INSTRUCTIONS TO FOLLOW | From the data below, copy each line that includes the word "Printful".

Page segmentation data |
++++++++++++++++++++

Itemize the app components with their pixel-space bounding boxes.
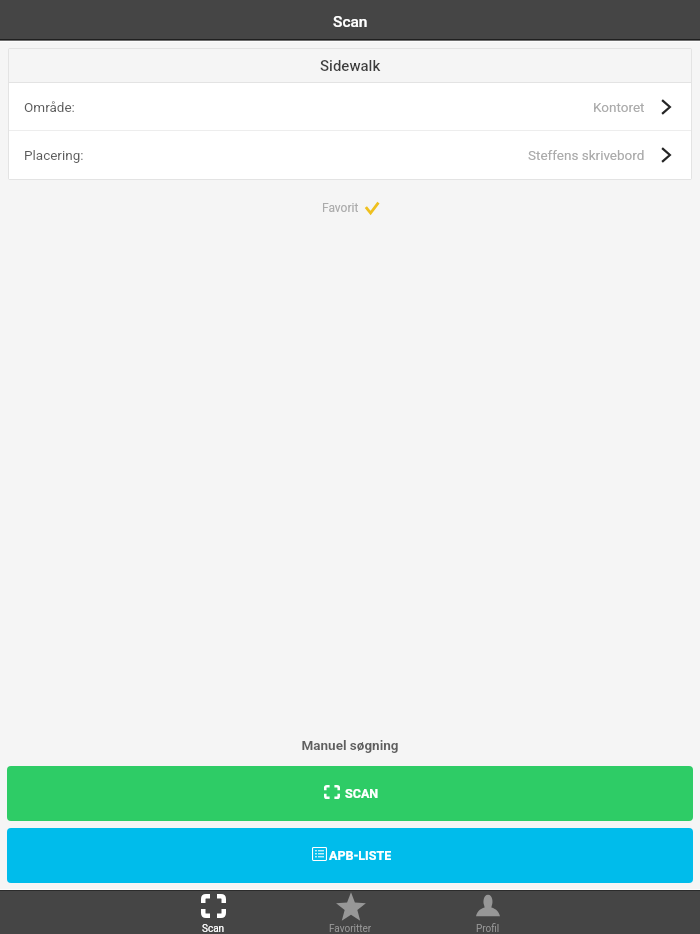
staticText: Kontoret [593,99,645,115]
button[interactable]: Profile [419,891,556,934]
staticText: Steffens skrivebord [528,147,645,163]
staticText: Placering: [24,147,84,163]
button[interactable]: APB list [7,828,693,883]
staticText: Scan [202,923,225,934]
staticText: SCAN [345,786,379,801]
staticText: Område: [24,99,75,115]
other: Favorites [337,894,365,922]
button[interactable]: Scan [145,891,282,934]
staticText: Profil [476,923,500,934]
staticText: Favorit [322,201,359,215]
staticText: Favoritter [329,923,372,934]
button[interactable]: Favorites [282,891,419,934]
staticText: Manuel søgning [0,737,700,753]
staticText: Scan [333,13,368,31]
other: Scan [201,894,226,918]
other: Profile [476,894,500,917]
other: APB list [312,847,327,861]
button[interactable]: Favorit [0,201,700,215]
button[interactable]: Område: [9,83,691,130]
staticText: Sidewalk [320,57,381,75]
button[interactable]: Scan [7,766,693,821]
staticText: APB-LISTE [329,848,392,863]
button[interactable]: Placering: [9,131,691,179]
other: Scan [324,785,340,799]
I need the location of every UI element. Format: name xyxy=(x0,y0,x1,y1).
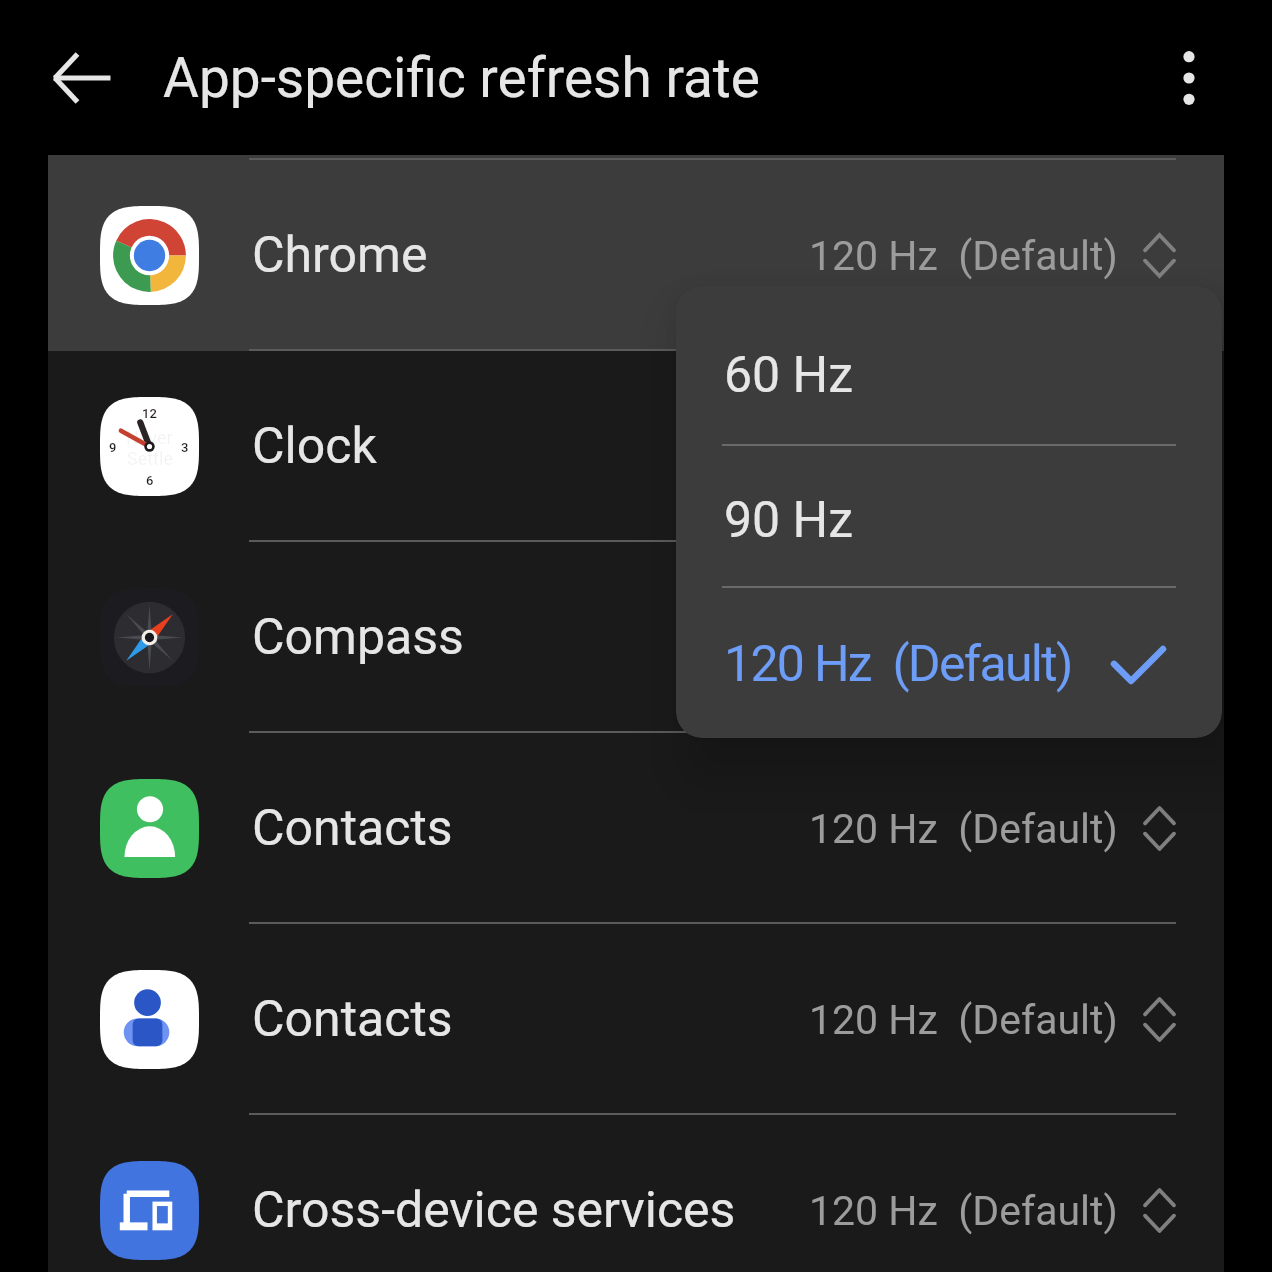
button[interactable]: Contacts xyxy=(48,733,1224,924)
button[interactable]: 12 xyxy=(48,351,1224,542)
button[interactable]: More options xyxy=(1134,23,1244,133)
staticText: 120 Hz (Default) xyxy=(809,614,1118,662)
staticText: 120 Hz (Default) xyxy=(724,635,1072,694)
staticText: Clock xyxy=(252,417,377,476)
staticText: 120 Hz (Default) xyxy=(809,232,1118,280)
button[interactable]: Back xyxy=(26,22,138,134)
staticText: 12 xyxy=(142,406,157,421)
button[interactable]: Chrome xyxy=(48,160,1224,351)
staticText: Cross-device services xyxy=(252,1181,736,1240)
staticText: Chrome xyxy=(252,226,428,285)
staticText: 120 Hz (Default) xyxy=(809,423,1118,471)
staticText: Contacts xyxy=(252,799,453,858)
staticText: 60 Hz xyxy=(724,346,854,405)
staticText: 9 xyxy=(109,440,117,455)
staticText: 120 Hz (Default) xyxy=(809,1187,1118,1235)
staticText: Contacts xyxy=(252,990,453,1049)
staticText: App-specific refresh rate xyxy=(163,46,761,110)
staticText: 90 Hz xyxy=(724,491,854,550)
staticText: 3 xyxy=(181,440,189,455)
button[interactable]: Compass xyxy=(48,542,1224,733)
button[interactable]: Contacts xyxy=(48,924,1224,1115)
staticText: 6 xyxy=(146,473,154,488)
staticText: Compass xyxy=(252,608,464,667)
button[interactable]: 60 Hz xyxy=(676,304,1222,447)
button[interactable]: 90 Hz xyxy=(676,449,1222,591)
button[interactable]: 120 Hz (Default) xyxy=(676,592,1222,736)
button[interactable]: Cross-device services xyxy=(48,1115,1224,1272)
staticText: Never xyxy=(126,427,173,448)
staticText: 120 Hz (Default) xyxy=(809,996,1118,1044)
staticText: Settle xyxy=(127,448,173,469)
staticText: 120 Hz (Default) xyxy=(809,805,1118,853)
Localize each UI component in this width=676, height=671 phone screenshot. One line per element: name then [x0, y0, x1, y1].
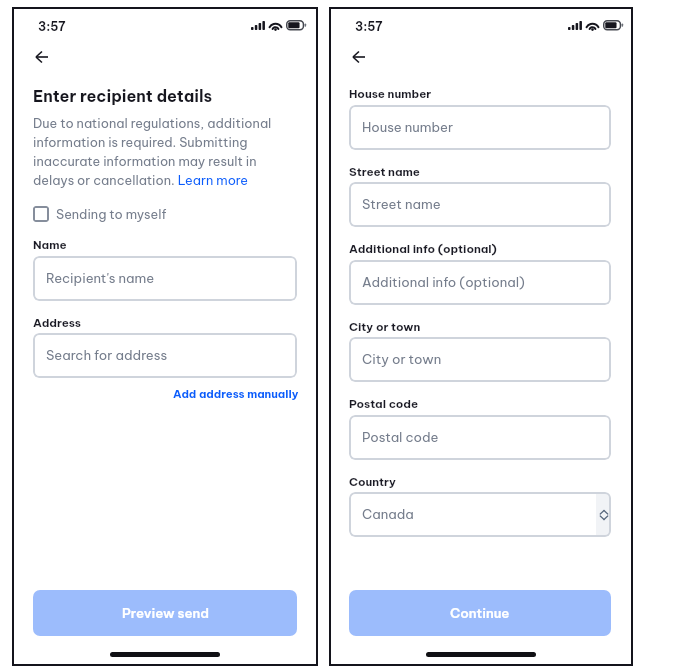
- staticText: Postal code: [362, 429, 439, 446]
- staticText: Additional info (optional): [349, 241, 497, 256]
- staticText: Recipient's name: [46, 270, 155, 287]
- staticText: Street name: [362, 196, 441, 213]
- button[interactable]: Recipient's name: [33, 256, 297, 301]
- button[interactable]: Continue: [349, 590, 611, 636]
- staticText: Address: [33, 315, 82, 330]
- button[interactable]: Add address manually: [173, 387, 299, 401]
- staticText: Preview send: [122, 605, 209, 622]
- staticText: House number: [349, 86, 432, 101]
- staticText: City or town: [362, 351, 442, 368]
- staticText: Country: [349, 474, 396, 489]
- button[interactable]: Search for address: [33, 333, 297, 378]
- button[interactable]: House number: [349, 105, 611, 150]
- staticText: Sending to myself: [56, 206, 167, 222]
- staticText: Due to national regulations, additional …: [33, 115, 275, 188]
- staticText: Name: [33, 237, 67, 252]
- staticText: Enter recipient details: [33, 86, 213, 106]
- button[interactable]: Postal code: [349, 415, 611, 460]
- button[interactable]: Back: [340, 39, 376, 75]
- staticText: Street name: [349, 164, 420, 179]
- staticText: Postal code: [349, 396, 419, 411]
- button[interactable]: City or town: [349, 337, 611, 382]
- staticText: Additional info (optional): [362, 274, 525, 291]
- staticText: Continue: [450, 605, 510, 622]
- staticText: 3:57: [355, 19, 383, 34]
- button[interactable]: Street name: [349, 182, 611, 227]
- button[interactable]: Canada: [349, 492, 611, 537]
- button[interactable]: Sending to myself: [33, 206, 167, 222]
- staticText: Canada: [362, 506, 414, 523]
- button[interactable]: Additional info (optional): [349, 260, 611, 305]
- staticText: 3:57: [38, 19, 66, 34]
- staticText: House number: [362, 119, 454, 136]
- button[interactable]: Back: [23, 39, 59, 75]
- staticText: City or town: [349, 319, 421, 334]
- staticText: Search for address: [46, 347, 168, 364]
- button[interactable]: Preview send: [33, 590, 297, 636]
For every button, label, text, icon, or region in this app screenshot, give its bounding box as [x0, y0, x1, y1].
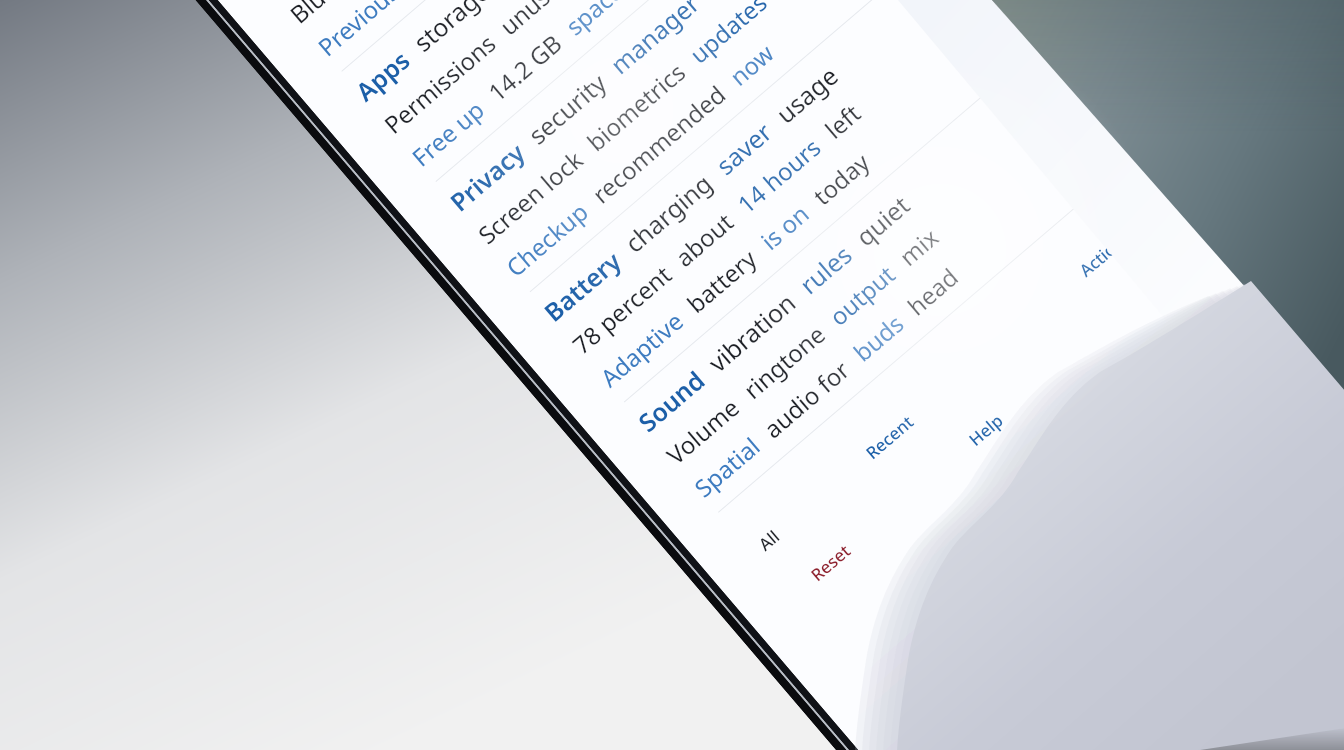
- staticText: updates: [682, 0, 774, 70]
- button[interactable]: Battery: [494, 0, 1023, 434]
- staticText: rules: [792, 237, 859, 301]
- staticText: biometrics: [580, 55, 692, 158]
- staticText: saver: [708, 114, 779, 182]
- button[interactable]: Help: [957, 402, 1015, 458]
- staticText: left: [818, 96, 867, 146]
- staticText: Bluetooth: [283, 0, 389, 30]
- button[interactable]: Privacy: [400, 0, 929, 323]
- staticText: Reset: [806, 539, 856, 586]
- staticText: usage: [768, 58, 845, 130]
- staticText: Permissions: [377, 27, 502, 141]
- staticText: is on: [754, 197, 816, 257]
- staticText: quiet: [848, 188, 917, 253]
- button[interactable]: Apps: [305, 0, 834, 213]
- button[interactable]: Reset: [799, 532, 863, 593]
- staticText: 78 percent: [565, 258, 678, 361]
- staticText: keys: [696, 0, 757, 2]
- staticText: Recent: [861, 410, 918, 464]
- staticText: vibration: [701, 285, 803, 379]
- staticText: Previously: [310, 0, 419, 63]
- staticText: Sound: [631, 363, 711, 439]
- button[interactable]: All: [746, 518, 792, 563]
- staticText: space: [558, 0, 629, 42]
- staticText: Help: [964, 409, 1008, 451]
- staticText: Privacy: [442, 135, 531, 218]
- staticText: security: [521, 65, 614, 151]
- staticText: 14.2 GB: [481, 27, 568, 108]
- staticText: Spatial: [687, 430, 766, 504]
- staticText: Free up: [405, 93, 491, 173]
- button[interactable]: Recent: [854, 403, 925, 471]
- staticText: Volume: [659, 390, 746, 471]
- staticText: unused: [492, 0, 578, 42]
- staticText: ringtone: [736, 317, 832, 406]
- staticText: audio for: [756, 353, 856, 445]
- staticText: Checkup: [499, 195, 595, 284]
- staticText: All: [754, 524, 784, 556]
- staticText: 14 hours: [730, 130, 828, 220]
- staticText: about: [668, 205, 740, 274]
- staticText: Battery: [536, 244, 628, 328]
- staticText: head: [900, 260, 965, 322]
- button[interactable]: Actions: [1067, 218, 1142, 288]
- staticText: storage: [406, 0, 496, 59]
- staticText: manager: [603, 0, 706, 81]
- staticText: battery: [680, 242, 764, 320]
- staticText: Actions: [1074, 225, 1135, 282]
- staticText: Apps: [348, 42, 417, 108]
- staticText: output: [822, 257, 902, 332]
- button[interactable]: Sound: [588, 62, 1117, 544]
- staticText: charging: [617, 166, 719, 260]
- staticText: now: [722, 36, 780, 93]
- staticText: Adaptive: [593, 304, 690, 394]
- staticText: mix: [892, 220, 945, 273]
- staticText: recommended: [585, 77, 732, 210]
- staticText: today: [806, 145, 876, 212]
- button[interactable]: Devices: [211, 0, 740, 103]
- staticText: Screen lock: [471, 143, 590, 251]
- staticText: buds: [846, 307, 910, 368]
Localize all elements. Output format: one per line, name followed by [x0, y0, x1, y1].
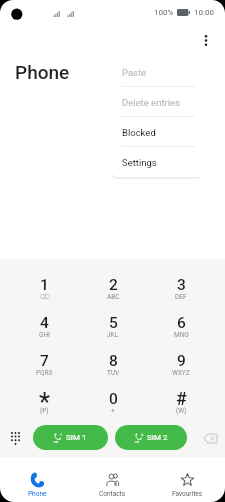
- staticText: MNO: [174, 331, 189, 339]
- button[interactable]: 3: [147, 269, 215, 307]
- staticText: Settings: [122, 157, 157, 168]
- staticText: Phone: [15, 61, 70, 83]
- staticText: 5: [109, 314, 118, 332]
- button[interactable]: 0: [79, 383, 147, 421]
- button[interactable]: 6: [147, 307, 215, 345]
- button[interactable]: Settings: [112, 147, 202, 177]
- staticText: TUV: [107, 369, 120, 377]
- staticText: 10:00: [194, 8, 214, 17]
- button[interactable]: Blocked: [112, 117, 202, 147]
- staticText: JKL: [107, 331, 119, 339]
- button[interactable]: 9: [147, 345, 215, 383]
- staticText: SIM 1: [66, 433, 87, 442]
- staticText: +: [111, 407, 115, 415]
- staticText: #: [176, 388, 187, 409]
- staticText: SIM 2: [147, 433, 168, 442]
- staticText: (P): [40, 407, 49, 415]
- button[interactable]: 5: [79, 307, 147, 345]
- staticText: 7: [40, 352, 49, 370]
- staticText: WXYZ: [172, 369, 190, 377]
- staticText: 2: [109, 276, 118, 294]
- staticText: (W): [176, 407, 187, 415]
- staticText: PQRS: [36, 369, 53, 377]
- staticText: 8: [109, 352, 118, 370]
- button[interactable]: 1: [10, 269, 79, 307]
- button[interactable]: Backspace: [197, 425, 223, 451]
- staticText: *: [39, 388, 51, 417]
- staticText: Favourites: [172, 490, 203, 498]
- staticText: 3: [177, 276, 186, 294]
- staticText: 4: [40, 314, 49, 332]
- button[interactable]: Hide keypad: [4, 425, 26, 451]
- button[interactable]: SIM 2: [115, 425, 187, 450]
- button[interactable]: *: [10, 383, 79, 421]
- staticText: 100%: [154, 8, 174, 17]
- button[interactable]: Paste: [112, 57, 202, 87]
- button[interactable]: 8: [79, 345, 147, 383]
- button[interactable]: #: [147, 383, 215, 421]
- button[interactable]: Delete entries: [112, 87, 202, 117]
- staticText: Blocked: [122, 127, 156, 138]
- staticText: 9: [177, 352, 186, 370]
- button[interactable]: SIM 1: [33, 425, 108, 450]
- staticText: Contacts: [99, 490, 126, 498]
- staticText: 0: [109, 390, 118, 408]
- staticText: Phone: [28, 490, 47, 498]
- button[interactable]: 4: [10, 307, 79, 345]
- button[interactable]: Favourites: [150, 457, 225, 502]
- staticText: 1: [40, 276, 49, 294]
- button[interactable]: More options: [194, 28, 218, 52]
- button[interactable]: Contacts: [75, 457, 150, 502]
- staticText: Delete entries: [122, 97, 180, 108]
- button[interactable]: 7: [10, 345, 79, 383]
- staticText: GHI: [39, 331, 50, 339]
- staticText: ABC: [107, 293, 120, 301]
- button[interactable]: Phone: [0, 457, 75, 502]
- staticText: DEF: [175, 293, 187, 301]
- button[interactable]: 2: [79, 269, 147, 307]
- staticText: Paste: [122, 67, 147, 78]
- staticText: 6: [177, 314, 186, 332]
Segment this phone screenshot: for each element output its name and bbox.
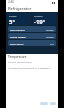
- staticText: -19°: [34, 18, 46, 24]
- staticText: Freeze: [46, 35, 54, 38]
- staticText: Door alarm: [10, 42, 24, 45]
- staticText: Fast Cooling: [10, 28, 25, 31]
- staticText: The ideal temperature is 3 degrees C: [8, 66, 52, 69]
- staticText: Temperature: [8, 55, 27, 59]
- staticText: 5°: [9, 18, 15, 24]
- staticText: Freezer: [34, 14, 43, 17]
- staticText: On: [50, 42, 54, 45]
- button[interactable]: Freezer: [33, 13, 56, 25]
- staticText: Refrigerator: [8, 6, 32, 11]
- button[interactable]: Power Freeze: [8, 33, 56, 39]
- staticText: ▮▮: [52, 1, 56, 4]
- staticText: Fridge: [46, 28, 54, 31]
- staticText: 2:46: [8, 0, 14, 4]
- button[interactable]: Fast Cooling: [8, 26, 56, 32]
- button[interactable]: [40, 102, 48, 105]
- button[interactable]: Fridge: [8, 13, 31, 25]
- staticText: Fridge: [9, 14, 17, 17]
- button[interactable]: Door alarm: [8, 40, 56, 46]
- button[interactable]: [50, 102, 56, 105]
- staticText: Power Freeze: [10, 35, 26, 38]
- staticText: Set the temperature: [8, 60, 32, 63]
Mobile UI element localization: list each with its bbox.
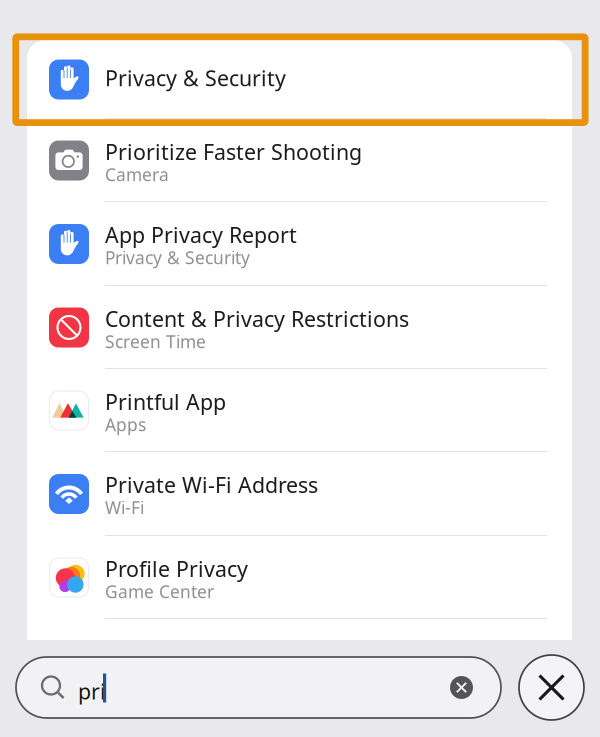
button[interactable]: Prioritize Faster Shooting (27, 119, 572, 202)
button[interactable]: Close search (519, 655, 584, 720)
button[interactable]: Private Wi-Fi Address (27, 452, 572, 536)
staticText: Profile Privacy (105, 554, 248, 583)
button[interactable]: Profile Privacy (27, 536, 572, 619)
staticText: Privacy & Security (105, 246, 250, 269)
staticText: Prioritize Faster Shooting (105, 138, 362, 166)
button[interactable]: Privacy & Security (27, 40, 572, 119)
staticText: Game Center (105, 580, 214, 603)
button[interactable]: Search field: pri (16, 657, 501, 718)
staticText: Camera (105, 163, 169, 186)
staticText: Wi-Fi (105, 496, 144, 519)
staticText: Private Wi-Fi Address (105, 470, 318, 499)
staticText: Privacy & Security (105, 64, 286, 92)
button[interactable]: Content & Privacy Restrictions (27, 286, 572, 369)
staticText: App Privacy Report (105, 220, 297, 249)
button[interactable]: App Privacy Report (27, 202, 572, 286)
staticText: Content & Privacy Restrictions (105, 304, 409, 333)
staticText: Printful App (105, 388, 226, 416)
staticText: Apps (105, 413, 146, 436)
button[interactable]: Printful App (27, 369, 572, 452)
staticText: pri (78, 677, 106, 705)
staticText: Screen Time (105, 330, 206, 353)
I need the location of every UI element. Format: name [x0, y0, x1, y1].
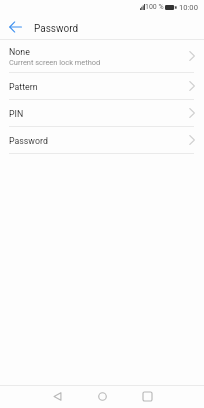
button[interactable]: Home	[89, 385, 116, 407]
button[interactable]: PIN	[0, 100, 204, 127]
staticText: Current screen lock method	[9, 58, 101, 67]
button[interactable]: None	[0, 40, 204, 73]
staticText: Password	[34, 23, 79, 35]
staticText: Pattern	[9, 82, 38, 92]
staticText: 100 %	[145, 3, 164, 11]
staticText: PIN	[9, 109, 24, 119]
staticText: None	[9, 47, 30, 57]
staticText: Password	[9, 136, 48, 146]
button[interactable]: Navigate up	[0, 14, 30, 39]
button[interactable]: Recent apps	[134, 385, 161, 407]
button[interactable]: Pattern	[0, 73, 204, 100]
button[interactable]: Back	[44, 385, 71, 407]
button[interactable]: Password	[0, 127, 204, 154]
staticText: 10:00	[179, 3, 198, 12]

++++++++++++++++++++

YOUR RESPONSE |
staticText: Printful App (105, 388, 226, 416)
button[interactable]: Printful App (27, 369, 572, 452)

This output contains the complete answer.